[[ EXTRACTED INFORMATION open ]]
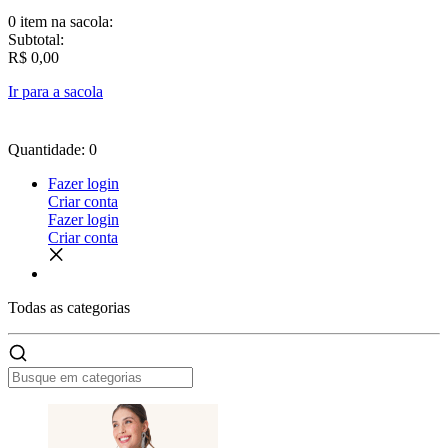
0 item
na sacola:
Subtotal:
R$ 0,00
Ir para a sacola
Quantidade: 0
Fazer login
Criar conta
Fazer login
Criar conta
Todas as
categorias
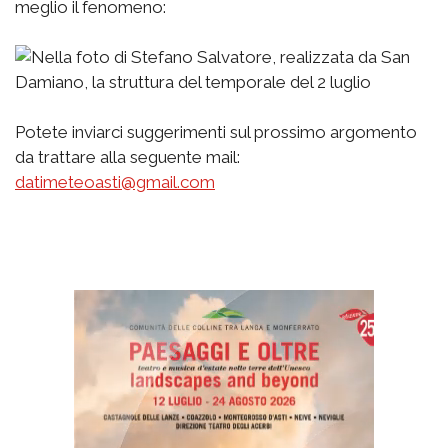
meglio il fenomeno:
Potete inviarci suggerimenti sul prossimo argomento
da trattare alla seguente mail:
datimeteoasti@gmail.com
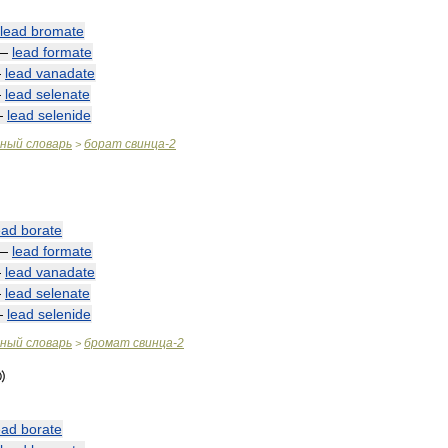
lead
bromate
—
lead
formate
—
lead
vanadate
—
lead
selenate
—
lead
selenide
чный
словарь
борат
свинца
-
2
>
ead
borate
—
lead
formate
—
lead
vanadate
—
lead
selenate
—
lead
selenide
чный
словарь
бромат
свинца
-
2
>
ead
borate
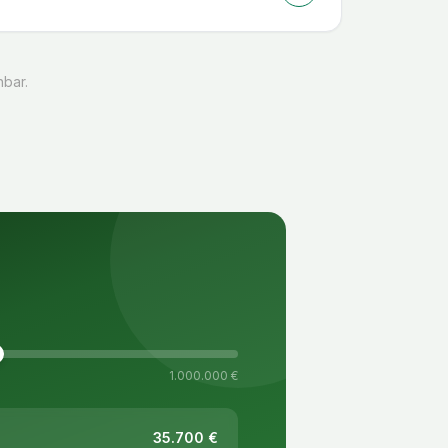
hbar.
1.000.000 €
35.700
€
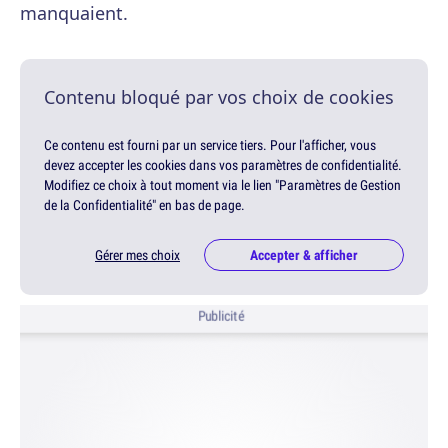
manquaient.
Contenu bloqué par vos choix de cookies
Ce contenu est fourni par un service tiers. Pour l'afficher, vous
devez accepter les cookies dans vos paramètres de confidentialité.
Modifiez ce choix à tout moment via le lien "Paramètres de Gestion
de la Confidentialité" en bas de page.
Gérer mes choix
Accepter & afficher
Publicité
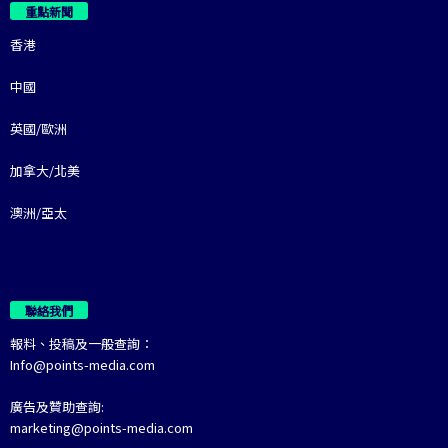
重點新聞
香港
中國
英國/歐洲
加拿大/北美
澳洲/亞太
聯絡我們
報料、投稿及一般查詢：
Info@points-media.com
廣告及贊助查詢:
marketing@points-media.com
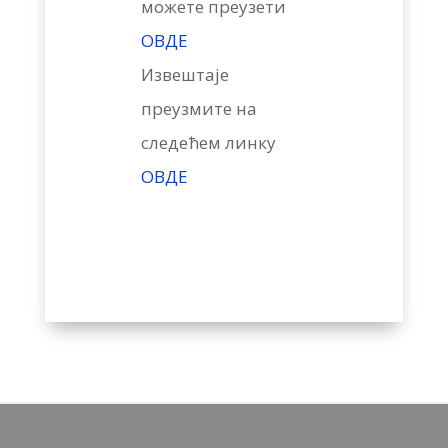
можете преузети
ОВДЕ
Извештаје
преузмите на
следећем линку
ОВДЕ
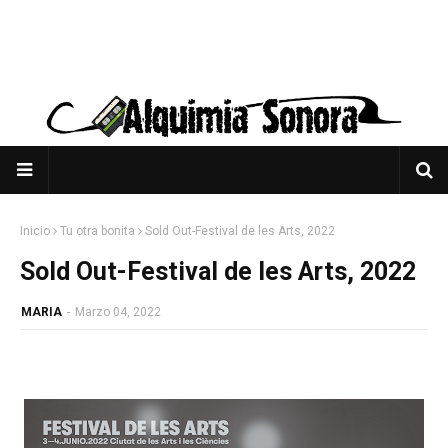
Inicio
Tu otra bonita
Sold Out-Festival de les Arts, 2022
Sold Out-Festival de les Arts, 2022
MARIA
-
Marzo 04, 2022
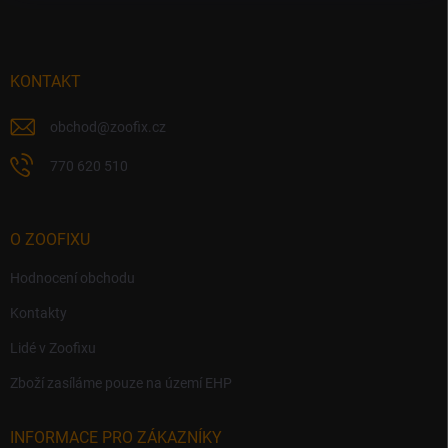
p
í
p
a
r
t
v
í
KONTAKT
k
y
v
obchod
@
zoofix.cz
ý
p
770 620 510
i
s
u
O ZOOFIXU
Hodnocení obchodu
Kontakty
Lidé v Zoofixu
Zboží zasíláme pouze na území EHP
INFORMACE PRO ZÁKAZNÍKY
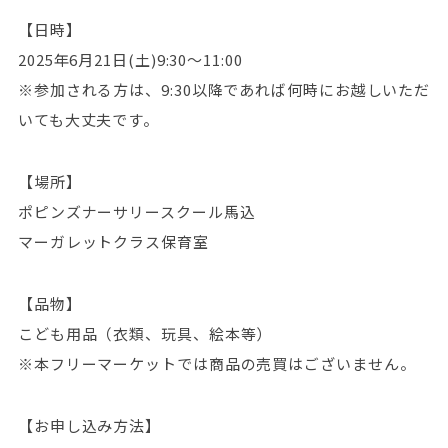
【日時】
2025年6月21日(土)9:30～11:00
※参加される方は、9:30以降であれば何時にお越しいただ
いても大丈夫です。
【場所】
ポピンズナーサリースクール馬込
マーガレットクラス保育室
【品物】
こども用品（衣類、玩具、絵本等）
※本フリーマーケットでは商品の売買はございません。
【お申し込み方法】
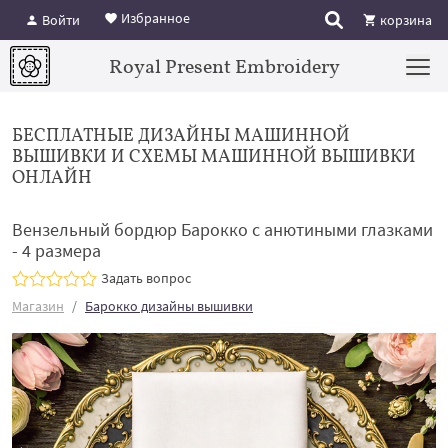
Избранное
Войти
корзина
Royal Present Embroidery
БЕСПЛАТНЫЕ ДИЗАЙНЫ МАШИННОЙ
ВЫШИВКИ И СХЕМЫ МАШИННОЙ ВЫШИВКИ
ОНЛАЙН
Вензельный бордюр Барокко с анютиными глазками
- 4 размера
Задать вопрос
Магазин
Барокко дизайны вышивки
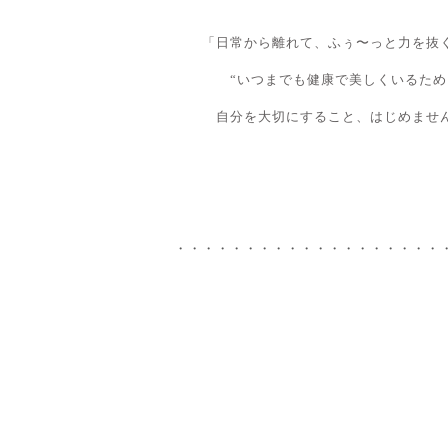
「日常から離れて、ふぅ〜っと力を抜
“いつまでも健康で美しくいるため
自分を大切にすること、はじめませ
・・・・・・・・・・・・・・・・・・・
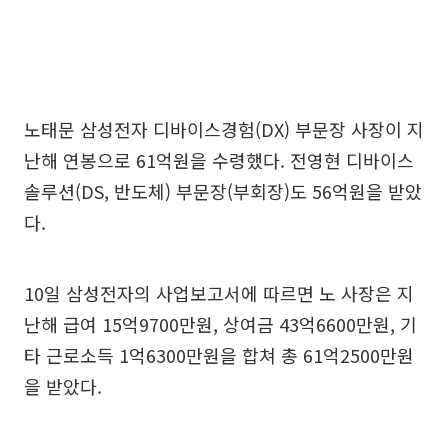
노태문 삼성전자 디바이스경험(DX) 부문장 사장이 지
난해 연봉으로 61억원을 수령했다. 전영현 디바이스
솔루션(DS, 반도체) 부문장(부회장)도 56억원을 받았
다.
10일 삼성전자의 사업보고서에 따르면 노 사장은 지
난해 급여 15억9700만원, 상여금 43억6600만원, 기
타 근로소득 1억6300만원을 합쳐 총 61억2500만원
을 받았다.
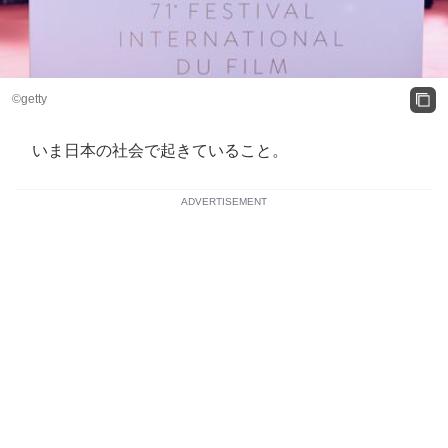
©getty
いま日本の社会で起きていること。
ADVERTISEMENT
[[ EXTRACTED INFORMATION closed ]]
* **ABOUT THIS TASK**
A faithful, complete copy of the entries is required, without the pictures.

* **RESULT**
0 item
na sacola:
Subtotal:
R$ 0,00
Ir para a sacola
Quantidade: 0
Fazer login
Criar conta
Fazer login
Criar conta
Todas as
categorias
meglio il fenomeno:
Potete inviarci suggerimenti sul prossimo argomento
da trattare alla seguente mail:
datimeteoasti@gmail.com
lead
bromate
—
lead
formate
—
lead
vanadate
—
lead
selenate
—
lead
selenide
чный
словарь
борат
свинца
-
2
>
ead
borate
—
lead
formate
—
lead
vanadate
—
lead
selenate
—
lead
selenide
чный
словарь
бромат
свинца
-
2
>
ead
borate
hbar.
1.000.000 €
35.700
€
manquaient.
Contenu bloqué par vos choix de cookies
Ce contenu est fourni par un service tiers. Pour l'afficher, vous
devez accepter les cookies dans vos paramètres de confidentialité.
Modifiez ce choix à tout moment via le lien "Paramètres de Gestion
de la Confidentialité" en bas de page.
Gérer mes choix
Accepter & afficher
Publicité
重點新聞
香港
中國
英國/歐洲
加拿大/北美
澳洲/亞太
聯絡我們
報料、投稿及一般查詢：
Info@points-media.com
廣告及贊助查詢:
marketing@points-media.com
можете преузети
ОВДЕ
Извештаје
преузмите на
следећем линку
ОВДЕ
Inicio
Tu otra bonita
Sold Out-Festival de les Arts, 2022
Sold Out-Festival de les Arts, 2022
MARIA
-
Marzo 04, 2022
p
í
p
a
r
t
v
í
KONTAKT
k
y
v
obchod
@
zoofix.cz
ý
p
770 620 510
i
s
u
O ZOOFIXU
Hodnocení obchodu
Kontakty
Lidé v Zoofixu
Zboží zasíláme pouze na území EHP
INFORMACE PRO ZÁKAZNÍKY
【日時】
2025年6月21日(土)9:30～11:00
※参加される方は、9:30以降であれば何時にお越しいただ
いても大丈夫です。
【場所】
ポピンズナーサリースクール馬込
マーガレットクラス保育室
【品物】
こども用品（衣類、玩具、絵本等）
※本フリーマーケットでは商品の売買はございません。
【お申し込み方法】
Избранное
Войти
корзина
Royal Present Embroidery
БЕСПЛАТНЫЕ ДИЗАЙНЫ МАШИННОЙ
ВЫШИВКИ И СХЕМЫ МАШИННОЙ ВЫШИВКИ
ОНЛАЙН
Вензельный бордюр Барокко с анютиными глазками
- 4 размера
Задать вопрос
Магазин
Барокко дизайны вышивки
「日常から離れて、ふぅ〜っと力を抜
“いつまでも健康で美しくいるため
自分を大切にすること、はじめませ
・・・・・・・・・・・・・・・・・・・
노태문 삼성전자 디바이스경험(DX) 부문장 사장이 지
난해 연봉으로 61억원을 수령했다. 전영현 디바이스
솔루션(DS, 반도체) 부문장(부회장)도 56억원을 받았
다.
10일 삼성전자의 사업보고서에 따르면 노 사장은 지
난해 급여 15억9700만원, 상여금 43억6600만원, 기
타 근로소득 1억6300만원을 합쳐 총 61억2500만원
을 받았다.
©getty
いま日本の社会で起きていること。
ADVERTISEMENT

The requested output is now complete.